Every skill you acquire doubles your odds of success.
Here’s the thing, I believe in objective truth, that our actions have real consequences, and our universe functions according to its created order. Within this framework, I see tremendous value in these two tactics.
Systems: Think of it in these terms, someone sets a goal to lose 10 pounds. While they may achieve it or not, they are putting stress on themselves to get there. On the other hand, someone who builds a system of eating healthy foods and trains themselves to desire activity need not worry about weight loss. It happens naturally.
If you can build a system for yourself, it will eventually beat a goal. A system plays the odds in your favor, while a goal makes a situation into a win/lose scenario.

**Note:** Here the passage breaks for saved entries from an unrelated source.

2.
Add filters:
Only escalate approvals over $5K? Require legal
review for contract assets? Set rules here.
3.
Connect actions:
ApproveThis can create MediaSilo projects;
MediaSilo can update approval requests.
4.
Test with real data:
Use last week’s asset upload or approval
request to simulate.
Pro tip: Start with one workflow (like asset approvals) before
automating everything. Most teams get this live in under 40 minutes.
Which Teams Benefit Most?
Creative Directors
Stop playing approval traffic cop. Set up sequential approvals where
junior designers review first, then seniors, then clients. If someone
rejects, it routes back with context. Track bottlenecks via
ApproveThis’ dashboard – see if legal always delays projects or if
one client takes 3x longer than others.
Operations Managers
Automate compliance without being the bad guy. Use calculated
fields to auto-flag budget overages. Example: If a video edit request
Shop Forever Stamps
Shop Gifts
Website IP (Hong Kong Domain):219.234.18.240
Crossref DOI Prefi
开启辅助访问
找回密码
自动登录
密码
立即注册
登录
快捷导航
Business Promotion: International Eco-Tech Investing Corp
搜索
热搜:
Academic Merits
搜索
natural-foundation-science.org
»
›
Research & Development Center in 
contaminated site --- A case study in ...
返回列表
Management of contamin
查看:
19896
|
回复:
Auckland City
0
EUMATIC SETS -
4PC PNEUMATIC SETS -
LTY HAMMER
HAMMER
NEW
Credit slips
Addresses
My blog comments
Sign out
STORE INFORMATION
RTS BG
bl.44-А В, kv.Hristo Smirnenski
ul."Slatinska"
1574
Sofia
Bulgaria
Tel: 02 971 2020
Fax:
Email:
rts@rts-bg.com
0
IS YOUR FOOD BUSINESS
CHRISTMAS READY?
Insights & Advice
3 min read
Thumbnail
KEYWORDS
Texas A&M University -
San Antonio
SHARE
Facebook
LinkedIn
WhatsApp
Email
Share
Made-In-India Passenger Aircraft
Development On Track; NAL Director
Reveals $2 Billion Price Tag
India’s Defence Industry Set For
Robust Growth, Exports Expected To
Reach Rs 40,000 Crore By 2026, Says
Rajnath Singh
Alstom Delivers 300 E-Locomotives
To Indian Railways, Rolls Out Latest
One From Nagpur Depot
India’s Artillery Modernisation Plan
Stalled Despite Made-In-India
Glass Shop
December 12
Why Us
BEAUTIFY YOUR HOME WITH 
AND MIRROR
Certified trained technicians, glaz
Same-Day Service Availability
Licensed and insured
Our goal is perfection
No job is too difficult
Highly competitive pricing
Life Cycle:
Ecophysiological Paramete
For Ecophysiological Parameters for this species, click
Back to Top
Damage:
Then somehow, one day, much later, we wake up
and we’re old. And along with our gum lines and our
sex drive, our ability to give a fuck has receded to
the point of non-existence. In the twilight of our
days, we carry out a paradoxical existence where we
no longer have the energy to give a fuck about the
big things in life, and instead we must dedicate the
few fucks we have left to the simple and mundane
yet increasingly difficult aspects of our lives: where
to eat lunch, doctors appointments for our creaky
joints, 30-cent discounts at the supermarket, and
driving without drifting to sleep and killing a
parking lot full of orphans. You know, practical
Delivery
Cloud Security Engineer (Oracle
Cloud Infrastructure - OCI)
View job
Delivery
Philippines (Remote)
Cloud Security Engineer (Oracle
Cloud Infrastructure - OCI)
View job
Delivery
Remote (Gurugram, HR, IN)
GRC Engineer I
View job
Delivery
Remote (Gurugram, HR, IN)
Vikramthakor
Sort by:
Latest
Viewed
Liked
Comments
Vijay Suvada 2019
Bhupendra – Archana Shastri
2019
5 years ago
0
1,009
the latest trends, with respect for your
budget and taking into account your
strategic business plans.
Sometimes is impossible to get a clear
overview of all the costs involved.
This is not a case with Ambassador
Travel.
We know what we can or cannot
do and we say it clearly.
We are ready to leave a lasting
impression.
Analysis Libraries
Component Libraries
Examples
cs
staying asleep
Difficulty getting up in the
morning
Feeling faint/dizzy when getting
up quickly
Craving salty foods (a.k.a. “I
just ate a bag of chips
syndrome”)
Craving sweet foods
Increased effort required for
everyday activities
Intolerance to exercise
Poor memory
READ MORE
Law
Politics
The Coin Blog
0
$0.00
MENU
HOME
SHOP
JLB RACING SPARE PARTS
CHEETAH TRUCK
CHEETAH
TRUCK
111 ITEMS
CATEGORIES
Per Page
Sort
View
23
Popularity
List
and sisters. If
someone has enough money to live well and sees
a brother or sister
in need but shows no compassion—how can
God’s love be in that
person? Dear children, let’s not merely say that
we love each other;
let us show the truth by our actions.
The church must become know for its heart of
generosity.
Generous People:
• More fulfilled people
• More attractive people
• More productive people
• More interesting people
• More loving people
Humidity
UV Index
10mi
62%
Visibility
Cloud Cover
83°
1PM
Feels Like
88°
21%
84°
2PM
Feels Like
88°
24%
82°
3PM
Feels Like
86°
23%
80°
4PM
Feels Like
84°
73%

A system builds a foundation so that when you do reach your goal, the improvement stays.
There are always exceptions, obviously, but when you do set goals, try to think of the system that under-girds your success.
Skills: If you are bi-lingual, you can be an average employee and get promoted faster than someone who lacks that extra skill.
Scott Adams describes himself as a mediocre artist who happened to have a background in corporate America, average humor quality, and who could write a little. These skills combined to propel him to fame as the creator of Dilbert.
Adding skills to your life allows you to take advantage of opportunities that seem tailor made for someone with your unique combination.
There are always exceptions, obviously, but when you do learn skills, try to think of those that will add the most width to your life. Skip the basket-ball spinning skills, of course.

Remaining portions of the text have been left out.